The following is a summary of each topic in the chapter and some questions for your reflection.
What Did I Learn in this Module? (10.3.1)
• IPv4 Issues—The depletion of IPv4 address space has been the motivating factor for moving to IPv6. IPv6 has a larger 128-bit address space, providing 340 undecillion possible addresses. When the IETF began its development of a successor to IPv4, it used this opportunity to fix the limitations of IPv4 and include enhancements. One example is ICMPv6, which includes address resolution and address autoconfiguration not found in ICMPv4.
Both IPv4 and IPv6 coexist and the transition to only IPv6 will take several years. The IETF has created various protocols and tools to help network administrators migrate their networks to IPv6. The migration techniques can be divided into three categories: Dual Stack, Tunneling, and Translation. Dual stack devices run both IPv4 and IPv6 protocol stacks simultaneously. Tunneling is a method of transporting an IPv6 packet over an IPv4 network. The IPv6 packet is encapsulated inside an IPv4 packet, similar to other types of data. NAT64 allows IPv6-enabled devices to communicate with IPv4-enabled devices using a translation technique similar to NAT for IPv4. An IPv6 packet is translated to an IPv4 packet and an IPv4 packet is translated to an IPv6 packet.
• IPv6 Addressing—IPv6 addresses are 128 bits in length and written as a string of hexadecimal values. Every four bits is represented by a single hexadecimal digit; for a total of 32 hexadecimal values. IPv6 addresses are not case-sensitive and can be written in either lowercase or uppercase. In IPv6, a hextet that refers to a segment of 16 bits, or four hexadecimal values. Each “x” is a single hextet, which is 16 bits or four hexadecimal digits. Preferred format means that you write IPv6 address using all 32 hexadecimal digits. Here is one example – fe80:0000:0000:0000:0123:4567:89ab:cdef.
There are two rules that help to reduce the number of digits needed to represent an IPv6 address.

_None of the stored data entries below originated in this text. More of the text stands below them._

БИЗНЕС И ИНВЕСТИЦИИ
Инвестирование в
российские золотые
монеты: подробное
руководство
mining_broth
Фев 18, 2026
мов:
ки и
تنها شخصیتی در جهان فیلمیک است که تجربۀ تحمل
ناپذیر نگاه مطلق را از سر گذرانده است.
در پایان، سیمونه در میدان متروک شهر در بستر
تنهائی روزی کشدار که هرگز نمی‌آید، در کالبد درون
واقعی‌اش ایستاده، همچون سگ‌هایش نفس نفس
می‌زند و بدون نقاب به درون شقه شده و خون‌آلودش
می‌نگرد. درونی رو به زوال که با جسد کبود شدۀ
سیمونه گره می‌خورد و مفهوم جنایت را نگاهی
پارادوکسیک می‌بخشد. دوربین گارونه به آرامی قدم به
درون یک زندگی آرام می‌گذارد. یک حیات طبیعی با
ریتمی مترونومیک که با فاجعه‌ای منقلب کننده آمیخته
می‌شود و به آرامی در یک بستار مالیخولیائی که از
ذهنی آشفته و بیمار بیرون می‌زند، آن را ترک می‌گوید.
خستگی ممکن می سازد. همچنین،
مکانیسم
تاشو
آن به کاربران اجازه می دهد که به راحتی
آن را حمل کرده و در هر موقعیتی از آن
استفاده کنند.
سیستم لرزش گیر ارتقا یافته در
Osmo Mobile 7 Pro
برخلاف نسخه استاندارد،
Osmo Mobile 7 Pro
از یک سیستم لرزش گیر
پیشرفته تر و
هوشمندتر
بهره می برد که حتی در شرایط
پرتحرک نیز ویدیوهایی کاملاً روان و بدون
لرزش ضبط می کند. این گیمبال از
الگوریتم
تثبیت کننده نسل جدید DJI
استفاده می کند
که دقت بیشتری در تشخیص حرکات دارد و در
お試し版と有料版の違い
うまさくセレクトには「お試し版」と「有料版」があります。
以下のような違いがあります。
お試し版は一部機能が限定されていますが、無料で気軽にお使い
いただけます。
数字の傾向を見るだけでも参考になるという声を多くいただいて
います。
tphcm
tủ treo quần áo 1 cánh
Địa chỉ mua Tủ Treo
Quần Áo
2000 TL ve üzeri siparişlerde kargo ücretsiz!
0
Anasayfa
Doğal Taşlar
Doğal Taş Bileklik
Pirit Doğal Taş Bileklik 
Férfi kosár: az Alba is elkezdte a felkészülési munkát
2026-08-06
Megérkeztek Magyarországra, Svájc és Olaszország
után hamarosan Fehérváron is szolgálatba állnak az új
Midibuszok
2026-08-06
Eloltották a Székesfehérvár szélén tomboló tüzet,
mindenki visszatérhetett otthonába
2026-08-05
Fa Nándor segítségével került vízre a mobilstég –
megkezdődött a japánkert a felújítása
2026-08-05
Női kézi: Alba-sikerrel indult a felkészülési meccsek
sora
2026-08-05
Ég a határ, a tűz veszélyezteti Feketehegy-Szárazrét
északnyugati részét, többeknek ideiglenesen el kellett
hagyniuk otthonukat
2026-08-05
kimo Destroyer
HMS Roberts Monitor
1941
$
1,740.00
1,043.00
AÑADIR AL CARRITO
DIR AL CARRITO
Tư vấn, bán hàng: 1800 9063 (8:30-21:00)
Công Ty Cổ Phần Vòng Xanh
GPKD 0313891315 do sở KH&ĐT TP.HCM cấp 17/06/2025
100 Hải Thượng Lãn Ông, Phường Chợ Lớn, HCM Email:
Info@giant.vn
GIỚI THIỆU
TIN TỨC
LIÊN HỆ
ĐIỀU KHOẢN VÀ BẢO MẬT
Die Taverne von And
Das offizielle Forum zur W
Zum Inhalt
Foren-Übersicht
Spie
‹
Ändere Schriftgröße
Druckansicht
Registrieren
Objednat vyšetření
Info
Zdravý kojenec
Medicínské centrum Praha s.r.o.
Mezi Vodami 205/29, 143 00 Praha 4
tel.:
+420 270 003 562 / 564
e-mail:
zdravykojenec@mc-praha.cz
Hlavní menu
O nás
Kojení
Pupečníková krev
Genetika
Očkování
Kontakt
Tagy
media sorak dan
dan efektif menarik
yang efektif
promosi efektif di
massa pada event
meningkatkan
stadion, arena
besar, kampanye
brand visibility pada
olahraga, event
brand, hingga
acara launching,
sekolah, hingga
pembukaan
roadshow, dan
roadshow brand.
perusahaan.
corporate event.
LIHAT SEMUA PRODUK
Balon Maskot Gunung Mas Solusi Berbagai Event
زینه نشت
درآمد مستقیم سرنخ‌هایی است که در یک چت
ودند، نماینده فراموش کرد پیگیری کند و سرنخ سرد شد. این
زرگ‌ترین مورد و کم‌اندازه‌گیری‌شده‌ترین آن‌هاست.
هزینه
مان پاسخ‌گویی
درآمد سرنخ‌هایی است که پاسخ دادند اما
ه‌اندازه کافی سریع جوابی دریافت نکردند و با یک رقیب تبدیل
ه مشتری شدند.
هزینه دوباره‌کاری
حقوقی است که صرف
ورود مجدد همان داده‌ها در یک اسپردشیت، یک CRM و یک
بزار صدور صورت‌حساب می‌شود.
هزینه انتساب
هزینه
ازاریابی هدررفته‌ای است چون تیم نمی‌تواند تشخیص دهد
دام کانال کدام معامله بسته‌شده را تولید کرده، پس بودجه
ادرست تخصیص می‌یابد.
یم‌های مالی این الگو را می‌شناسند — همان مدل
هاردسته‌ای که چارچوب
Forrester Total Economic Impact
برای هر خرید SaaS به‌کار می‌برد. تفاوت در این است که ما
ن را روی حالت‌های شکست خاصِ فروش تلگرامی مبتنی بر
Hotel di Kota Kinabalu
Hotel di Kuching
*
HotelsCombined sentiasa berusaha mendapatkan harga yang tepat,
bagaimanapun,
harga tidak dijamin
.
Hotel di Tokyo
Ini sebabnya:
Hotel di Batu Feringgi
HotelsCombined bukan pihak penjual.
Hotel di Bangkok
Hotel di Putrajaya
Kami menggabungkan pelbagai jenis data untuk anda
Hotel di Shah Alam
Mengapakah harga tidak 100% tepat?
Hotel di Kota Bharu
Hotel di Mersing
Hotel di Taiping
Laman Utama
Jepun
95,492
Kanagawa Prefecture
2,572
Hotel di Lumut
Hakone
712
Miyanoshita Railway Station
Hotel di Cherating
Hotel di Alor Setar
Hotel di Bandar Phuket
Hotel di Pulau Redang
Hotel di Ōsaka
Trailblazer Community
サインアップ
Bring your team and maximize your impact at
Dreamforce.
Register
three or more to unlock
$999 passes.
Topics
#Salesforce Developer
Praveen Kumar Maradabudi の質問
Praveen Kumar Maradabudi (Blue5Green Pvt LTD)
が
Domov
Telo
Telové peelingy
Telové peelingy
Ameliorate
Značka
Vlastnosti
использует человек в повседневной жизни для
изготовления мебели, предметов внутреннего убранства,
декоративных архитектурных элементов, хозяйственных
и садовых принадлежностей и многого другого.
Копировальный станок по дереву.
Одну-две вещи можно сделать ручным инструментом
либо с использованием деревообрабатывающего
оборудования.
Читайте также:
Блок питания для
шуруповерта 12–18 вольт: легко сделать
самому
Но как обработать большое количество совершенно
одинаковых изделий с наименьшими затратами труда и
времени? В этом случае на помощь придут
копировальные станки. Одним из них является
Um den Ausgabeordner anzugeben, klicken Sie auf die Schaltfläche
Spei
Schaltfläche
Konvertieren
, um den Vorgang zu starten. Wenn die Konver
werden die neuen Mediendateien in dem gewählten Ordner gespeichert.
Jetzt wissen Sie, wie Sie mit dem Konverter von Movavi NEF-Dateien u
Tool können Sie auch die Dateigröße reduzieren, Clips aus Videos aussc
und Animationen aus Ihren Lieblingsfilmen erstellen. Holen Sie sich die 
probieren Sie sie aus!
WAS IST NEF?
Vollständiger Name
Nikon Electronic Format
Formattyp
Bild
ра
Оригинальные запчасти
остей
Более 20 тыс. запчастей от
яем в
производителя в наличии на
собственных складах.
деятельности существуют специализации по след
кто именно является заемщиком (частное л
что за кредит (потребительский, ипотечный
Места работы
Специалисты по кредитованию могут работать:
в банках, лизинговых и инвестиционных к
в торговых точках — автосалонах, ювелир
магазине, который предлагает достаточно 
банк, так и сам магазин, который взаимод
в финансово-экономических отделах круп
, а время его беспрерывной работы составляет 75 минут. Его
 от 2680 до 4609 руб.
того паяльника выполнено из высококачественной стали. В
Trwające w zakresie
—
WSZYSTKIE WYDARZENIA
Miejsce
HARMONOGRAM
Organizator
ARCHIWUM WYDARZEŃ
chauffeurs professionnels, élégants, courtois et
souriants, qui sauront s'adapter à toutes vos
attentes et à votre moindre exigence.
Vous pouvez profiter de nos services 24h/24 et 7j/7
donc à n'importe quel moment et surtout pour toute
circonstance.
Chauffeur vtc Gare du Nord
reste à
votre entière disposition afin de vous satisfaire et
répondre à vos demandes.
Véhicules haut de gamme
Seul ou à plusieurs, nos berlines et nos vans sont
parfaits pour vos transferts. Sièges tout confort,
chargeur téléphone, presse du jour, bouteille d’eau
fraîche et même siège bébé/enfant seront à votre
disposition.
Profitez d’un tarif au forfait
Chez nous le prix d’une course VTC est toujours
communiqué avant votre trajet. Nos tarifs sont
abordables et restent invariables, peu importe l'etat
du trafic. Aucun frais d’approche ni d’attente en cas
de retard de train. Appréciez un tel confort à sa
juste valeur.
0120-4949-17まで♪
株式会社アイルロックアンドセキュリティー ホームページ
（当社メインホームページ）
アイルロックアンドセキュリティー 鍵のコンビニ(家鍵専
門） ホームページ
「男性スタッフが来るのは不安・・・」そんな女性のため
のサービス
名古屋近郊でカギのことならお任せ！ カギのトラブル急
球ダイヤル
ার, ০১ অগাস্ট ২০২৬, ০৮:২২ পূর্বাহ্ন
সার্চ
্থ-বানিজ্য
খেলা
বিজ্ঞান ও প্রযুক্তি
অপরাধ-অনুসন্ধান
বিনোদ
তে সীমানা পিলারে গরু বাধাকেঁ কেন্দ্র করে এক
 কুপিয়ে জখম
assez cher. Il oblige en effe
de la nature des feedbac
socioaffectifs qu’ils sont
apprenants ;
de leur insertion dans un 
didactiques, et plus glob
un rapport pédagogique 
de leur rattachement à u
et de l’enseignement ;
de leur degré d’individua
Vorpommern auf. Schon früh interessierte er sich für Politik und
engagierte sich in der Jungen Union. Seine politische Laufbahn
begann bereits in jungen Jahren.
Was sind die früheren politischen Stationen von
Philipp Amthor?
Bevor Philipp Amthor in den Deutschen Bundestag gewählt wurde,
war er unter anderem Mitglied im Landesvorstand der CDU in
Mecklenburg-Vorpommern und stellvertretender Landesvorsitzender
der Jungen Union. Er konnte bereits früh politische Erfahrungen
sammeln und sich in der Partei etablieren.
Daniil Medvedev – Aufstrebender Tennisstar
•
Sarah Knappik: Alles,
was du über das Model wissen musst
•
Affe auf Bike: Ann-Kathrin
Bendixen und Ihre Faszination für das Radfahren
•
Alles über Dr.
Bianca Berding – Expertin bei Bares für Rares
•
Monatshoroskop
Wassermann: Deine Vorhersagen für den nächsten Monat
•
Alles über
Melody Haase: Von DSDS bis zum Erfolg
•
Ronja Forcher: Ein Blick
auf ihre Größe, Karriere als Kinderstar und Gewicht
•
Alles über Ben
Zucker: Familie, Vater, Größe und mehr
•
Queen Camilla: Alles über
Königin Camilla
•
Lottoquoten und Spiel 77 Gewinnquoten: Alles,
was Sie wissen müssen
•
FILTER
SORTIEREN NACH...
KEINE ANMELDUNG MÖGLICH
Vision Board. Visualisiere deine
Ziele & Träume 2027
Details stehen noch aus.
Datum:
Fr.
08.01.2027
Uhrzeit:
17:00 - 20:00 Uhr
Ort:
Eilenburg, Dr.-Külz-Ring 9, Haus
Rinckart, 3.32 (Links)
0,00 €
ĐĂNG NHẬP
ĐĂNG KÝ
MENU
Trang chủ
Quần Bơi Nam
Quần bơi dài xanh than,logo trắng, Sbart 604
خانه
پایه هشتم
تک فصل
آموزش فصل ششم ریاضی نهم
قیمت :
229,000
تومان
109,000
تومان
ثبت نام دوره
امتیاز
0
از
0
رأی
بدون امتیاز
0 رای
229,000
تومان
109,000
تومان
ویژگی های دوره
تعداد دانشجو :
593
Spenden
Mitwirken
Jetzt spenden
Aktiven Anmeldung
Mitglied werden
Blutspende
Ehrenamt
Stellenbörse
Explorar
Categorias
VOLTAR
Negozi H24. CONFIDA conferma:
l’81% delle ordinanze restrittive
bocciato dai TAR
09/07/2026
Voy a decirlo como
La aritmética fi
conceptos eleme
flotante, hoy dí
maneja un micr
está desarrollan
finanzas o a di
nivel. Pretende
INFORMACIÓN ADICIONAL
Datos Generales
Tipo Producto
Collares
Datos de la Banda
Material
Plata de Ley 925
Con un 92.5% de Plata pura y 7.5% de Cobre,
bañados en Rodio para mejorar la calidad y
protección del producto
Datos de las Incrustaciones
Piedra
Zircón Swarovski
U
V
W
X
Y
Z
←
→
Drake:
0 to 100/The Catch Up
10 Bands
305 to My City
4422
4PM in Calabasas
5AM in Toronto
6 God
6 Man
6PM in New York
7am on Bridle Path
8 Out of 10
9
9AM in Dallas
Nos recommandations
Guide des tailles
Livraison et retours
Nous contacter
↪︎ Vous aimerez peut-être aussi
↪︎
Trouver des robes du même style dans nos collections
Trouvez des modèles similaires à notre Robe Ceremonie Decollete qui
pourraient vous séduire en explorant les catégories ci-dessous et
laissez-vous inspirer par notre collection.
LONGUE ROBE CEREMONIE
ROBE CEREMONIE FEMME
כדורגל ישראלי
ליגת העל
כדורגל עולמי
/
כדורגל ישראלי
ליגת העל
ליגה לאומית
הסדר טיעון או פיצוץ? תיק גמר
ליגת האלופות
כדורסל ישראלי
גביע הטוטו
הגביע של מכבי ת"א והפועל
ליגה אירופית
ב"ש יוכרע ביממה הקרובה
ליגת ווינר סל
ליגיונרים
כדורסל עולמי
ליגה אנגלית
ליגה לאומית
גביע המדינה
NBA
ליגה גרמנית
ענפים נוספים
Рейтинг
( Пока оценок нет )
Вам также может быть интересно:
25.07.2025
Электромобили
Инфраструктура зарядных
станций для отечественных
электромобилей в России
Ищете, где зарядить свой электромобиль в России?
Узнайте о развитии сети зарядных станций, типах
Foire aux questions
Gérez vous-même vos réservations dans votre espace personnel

Rule 1 — Omit Leading Zeros. You can only omit leading zeros, not trailing zeros.
• 01ab can be represented as 1ab
• 09f0 can be represented as 9f0
• 0a00 can be represented as a00
• 00ab can be represented as ab
Rule 2 — Double Colon. A double colon (::) can replace any single, contiguous string of one or more 16-bit hextets consisting of all zeros. For example, 2001:db8:cafe:1:0:0:0:1 (leading 0s omitted) could be represented as 2001:db8:cafe:1::1. The double colon (::) is used in place of the three all-0 hextets (0:0:0). The double colon (::) can only be used once within an address, otherwise there would be more than one possible resulting address. If an address has more than one contiguous string of all-0 hextets, best practice is to use the double colon (::) on the longest string. If the strings are equal, the first string should use the double colon (::).
Just when I was starting to get the hang of IPv4 addresses, I learned about IPv6 addresses! But since it looks like most networks use both types of addresses, I’m glad that I know a bit about each type. I guess it’s like cars on the road. Some are old but they still run. Newer cars have many more features and options than the older cars. And both older and newer cars are all driving on the same road. What is one obvious advantage to using IPv6 addresses instead of using IPv4 addresses?